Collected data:
Start of Block

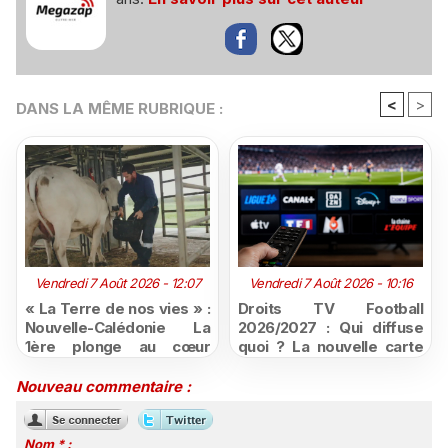
<
>
DANS LA MÊME RUBRIQUE :
Vendredi 7 Août 2026 - 12:07
Vendredi 7 Août 2026 - 10:16
« La Terre de nos vies » :
Droits TV Football
Nouvelle-Calédonie La
2026/2027 : Qui diffuse
1ère plonge au cœur
quoi ? La nouvelle carte
d'une ruralité en pleine
du football à la télévision
mutation
Nouveau commentaire :
Nom * :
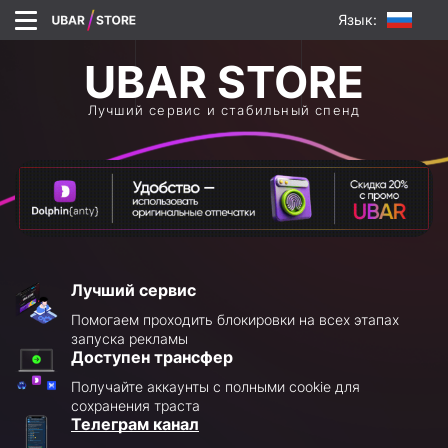
Язык:
Лучший сервис и стабильный спенд
Лучший сервис
Помогаем проходить блокировки на всех этапах
запуска рекламы
Доступен трансфер
Получайте аккаунты с полными cookie для
сохранения траста
Телеграм канал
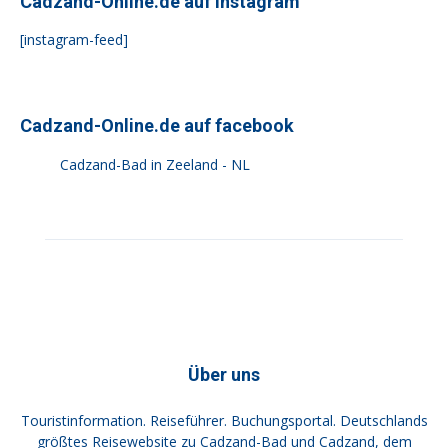
Cadzand-Online.de auf Instagram
[instagram-feed]
Cadzand-Online.de auf facebook
Cadzand-Bad in Zeeland - NL
Über uns
Touristinformation. Reiseführer. Buchungsportal. Deutschlands
größtes Reisewebsite zu Cadzand-Bad und Cadzand, dem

End of Block

-- Exercise goal --
Find the line that contains "Телеграм канал", then write out that line and each one after it, exactly and with nothing else, through the end of the entries above, without the pictures.

-- Answer section --
Телеграм канал
Cadzand-Online.de auf Instagram
[instagram-feed]
Cadzand-Online.de auf facebook
Cadzand-Bad in Zeeland - NL
Über uns
Touristinformation. Reiseführer. Buchungsportal. Deutschlands
größtes Reisewebsite zu Cadzand-Bad und Cadzand, dem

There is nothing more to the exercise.